秋継と節の居る部屋から聞こえる囁き声を打ち消すかの様に、テレビの音量を上げていた。
「二人はどうすると思う……。」
晴が聞いて来た。
「先生なら産ませて上げるよ……。」
「紅はそれで満足かい?……いや、駄目になれば良いなんて思ってないよ。幸せになって欲しいよ。でも、紅の立場から言うと微妙かな……と思って……。」
「過去の記憶があるだけだよ。先生は今を生きてる人だよ……。私の為に、命を犠牲にはしないよ。先生の性格は分かるもん。」
「僕は嬉しいよ。二人が結婚すれば紅は一人だもん。叔父さんに気兼ねしなくて良いもん。」
紅は黙って下を向いた。
「ごめん。不謹慎だったね。何でも自分の事しか考えてないから……、ごめんね。」
紅は衝撃を受けた顔をしてはいなかった。どちかかと言えば嬉しそうだった。
「晴の所為ではないよ。只もう待たなくていいんだなと思って……。幸せにってくれてるなら待たなくて言いと思ってさ……。」
「紅は優し過ぎるよ。」
紅は微笑んだ。
「大丈夫だよ。先生が生きてるだけで嬉しいよ。その上先生の子供が見られる何て、幸せだよ。」
晴が不安そうにしている。
紅が嘘を述べているとは考えられない。
「上手く言えないけど、紅がそれで良いなら何も言わない。でも僕が居る事を忘れないで……。」
紅は微笑んだ。
紅が携帯をの通話ボタンを押した。相手側のスマホが鳴る。着信音で直ぐにスピーカーにした。
「どうした?紅。俺、寝てたんだけど……。」
寝起きのガラガラとした喉が聞こえてくる。スマホから律之の声が聴こえる。
「節さんがおめでたなんだよ。」
晴がスマホに近付いて、喋る。
沈黙がスマホからする。
「妊娠したって事……?」
スマホから律之の声が不思議がっている。
「病院には行ってないから100%ではないけど、十中八九当たってる。節さんのお腹に叔父さんの子供がいる。」
「先生なら間違いなく結婚すると思う。性格的に逃げないよ。」
スマホから声がする。
「伊藤殿ならそうするだろうな……。時継に連絡していい?仕事中だから返信はないだろうけど……。

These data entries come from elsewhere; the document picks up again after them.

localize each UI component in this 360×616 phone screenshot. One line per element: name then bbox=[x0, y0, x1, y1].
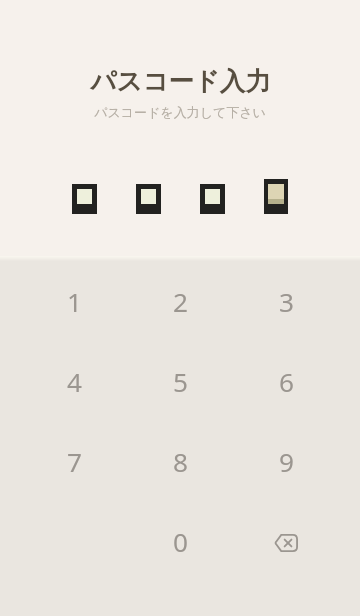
staticText: 7 bbox=[67, 444, 82, 480]
button[interactable]: 4 bbox=[34, 342, 114, 422]
button[interactable]: 6 bbox=[246, 342, 326, 422]
staticText: 4 bbox=[67, 364, 82, 400]
staticText: 1 bbox=[67, 284, 82, 320]
staticText: 9 bbox=[279, 444, 294, 480]
button[interactable]: 8 bbox=[140, 422, 220, 502]
staticText: 5 bbox=[173, 364, 188, 400]
staticText: パスコードを入力して下さい bbox=[94, 104, 266, 120]
button[interactable]: 2 bbox=[140, 262, 220, 342]
staticText: 6 bbox=[279, 364, 294, 400]
button[interactable]: 0 bbox=[140, 502, 220, 582]
button[interactable]: 7 bbox=[34, 422, 114, 502]
staticText: 8 bbox=[173, 444, 188, 480]
button[interactable]: Delete bbox=[246, 502, 326, 582]
staticText: 2 bbox=[173, 284, 188, 320]
staticText: パスコード入力 bbox=[90, 66, 271, 98]
button[interactable]: 1 bbox=[34, 262, 114, 342]
staticText: 0 bbox=[173, 524, 188, 560]
button[interactable]: 9 bbox=[246, 422, 326, 502]
button[interactable]: 3 bbox=[246, 262, 326, 342]
staticText: 3 bbox=[279, 284, 294, 320]
button[interactable]: 5 bbox=[140, 342, 220, 422]
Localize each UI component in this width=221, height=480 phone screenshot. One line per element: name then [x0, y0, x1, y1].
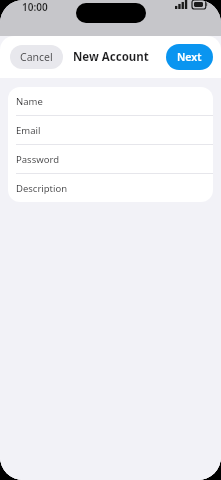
- staticText: Password: [16, 153, 59, 166]
- button[interactable]: Password: [8, 145, 213, 174]
- staticText: Description: [16, 182, 68, 195]
- staticText: Email: [16, 124, 41, 137]
- button[interactable]: Email: [8, 116, 213, 145]
- staticText: Cancel: [20, 50, 53, 64]
- staticText: Next: [177, 50, 202, 64]
- button[interactable]: Cancel: [10, 45, 63, 69]
- button[interactable]: Next: [166, 44, 213, 70]
- button[interactable]: Name: [8, 87, 213, 116]
- button[interactable]: Description: [8, 174, 213, 202]
- staticText: New Account: [73, 49, 149, 65]
- staticText: 10:00: [22, 0, 48, 14]
- staticText: Name: [16, 95, 43, 108]
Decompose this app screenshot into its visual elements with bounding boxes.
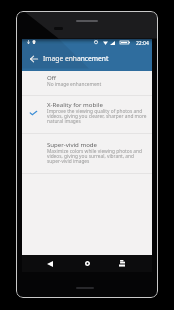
staticText: Off [47,73,56,81]
button[interactable]: Navigate up [27,52,40,65]
button[interactable]: Super-vivid mode [22,133,152,173]
staticText: No image enhancement [47,81,102,88]
staticText: Improve the viewing quality of photos an… [47,108,147,125]
button[interactable]: Navigate up [22,46,152,71]
button[interactable]: Recent apps [112,255,132,272]
staticText: Super-vivid mode [47,140,98,148]
button[interactable]: Off [22,70,152,95]
staticText: Image enhancement [43,54,109,63]
button[interactable]: Home [77,255,97,272]
button[interactable]: X-Reality for mobile [22,95,152,133]
staticText: Maximize colors while viewing photos and… [47,148,142,165]
staticText: 22:04 [136,40,149,47]
staticText: X-Reality for mobile [47,100,103,108]
button[interactable]: Back [40,255,60,272]
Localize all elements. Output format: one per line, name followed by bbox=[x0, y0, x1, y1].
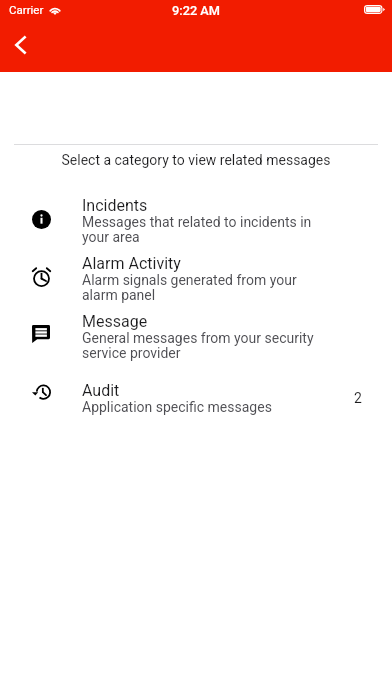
button[interactable]: Alarm Activity bbox=[0, 249, 392, 307]
staticText: 9:22 AM bbox=[172, 3, 221, 18]
staticText: Application specific messages bbox=[82, 399, 318, 415]
staticText: Carrier bbox=[9, 3, 44, 16]
button[interactable]: Back bbox=[3, 27, 38, 62]
staticText: Message bbox=[82, 312, 318, 331]
staticText: Audit bbox=[82, 381, 318, 400]
staticText: Alarm signals generated from your alarm … bbox=[82, 272, 318, 303]
staticText: 2 bbox=[354, 390, 362, 406]
staticText: Messages that related to incidents in yo… bbox=[82, 214, 318, 245]
staticText: Select a category to view related messag… bbox=[61, 152, 331, 168]
staticText: Alarm Activity bbox=[82, 254, 318, 273]
button[interactable]: Incidents bbox=[0, 191, 392, 249]
staticText: General messages from your security serv… bbox=[82, 330, 318, 361]
staticText: Incidents bbox=[82, 196, 318, 215]
button[interactable]: Audit bbox=[0, 365, 392, 423]
button[interactable]: Message bbox=[0, 307, 392, 365]
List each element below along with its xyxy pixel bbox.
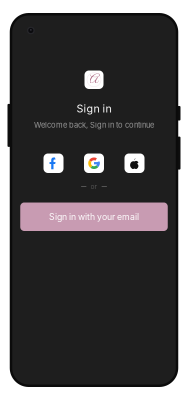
staticText: Sign in with your email (49, 212, 139, 222)
button[interactable]: Sign in with Facebook (44, 154, 64, 173)
staticText: or (90, 182, 98, 191)
button[interactable]: Sign in with Apple (124, 154, 144, 173)
staticText: A (90, 72, 98, 87)
button[interactable]: Sign in with Google (84, 154, 104, 173)
staticText: Welcome back, Sign in to continue (34, 120, 154, 130)
staticText: Sign in (76, 102, 112, 115)
button[interactable]: Sign in with your email (20, 202, 168, 231)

」
紅と晴が顔を見合わせた。
秋継に聞いた方が良いだろうが彼らが部屋から出て来る気配はない。
「叔父さんと親戚だから自分でするんじゃない?」
「報告は自分でさせた方が良くない?」
「時継なら大丈夫だろ?」
中学生の他愛ない会話をしながら三人は微笑んでいた。
話の話題はコロコロと変わった。
何時もの話題をしていた。
携帯から律之の声がする。
「ごめん。家の電話が鳴ってる待ってて。」
家の電話の独特な着信音がする。
「行ってきて。」
晴が相槌を打っと律之の声が遠退く。
「律之の家の家電が鳴るなんて珍しいね。」
紅が首を傾げた。
「殆んど、今は携帯なのにね?」
晴も訝しい顔をしている。
「ごめん。待たせた。」
律之の声が変わった。
「おかえり。どうした?」
晴が能天気な声を出す。
「紅。落ち着いて聞いて……。紅の叔母さんが事故に合ってたんだって……。意識がなかったから連絡も出来なくて、今母さん達が病院に行ってる。命に別状もなくて障害も残らないって、俺が電話番するから、伊藤殿の家に居て連絡を待ってて欲しいみたい。」
紅が席から立ち上がった。
「今直ぐ行くよ。母さんの側に行く。」
スマホから律之が慌てて言う。
「車でないと行けない程遠いんだ。到着して母さんが世話をするって、退院まで数日掛かるし直ぐには無理だよ。」
「でも会いたい。」
「看護師の母さんが行ったんだから安心して……。状況判断逐一報告するから?今は、晴の側にいて伊藤殿の側にいて……。」
「状況判断が分からないから、動かない方が良いよ。紅が行ったって、何も出来ないし命に別状はないから少し待とう……。」
晴が紅の手を握った。
「でも……。」
「大丈夫だ。」
握る手に力を込めた。
紅が泣きそうな顔をしている。
「母さんに捨てられて居なかった……。」
「連絡を寄越せなかったのは意識が無かった所為だね。これからリハビリとかあるから、律之の叔母さんに任せた方が良いよ。」
紅が安堵の表情を浮かべている。
「抱き締めて良い?」
晴が紅に聞いた。紅は首だけ頷いた。
肩に手を回し抱き締めてくれる。優しい体温が伝わる。
紅は晴に拒絶反応を示さなかった。
「晴。有難う。助けてくれて……。」
「何もしてないよ。僕は紅の事しか考えないよ……。」
晴の言葉に(秋継とは違う。)と、安易に言っていた。
「俺も居るよ。」
スマホのスピーカーから律之の声がする。
また、他愛もない会話をし出した。
中学生ならではの、主語がコロコロと変わる内容だった。
三人は、楽しそうに会話を進めた。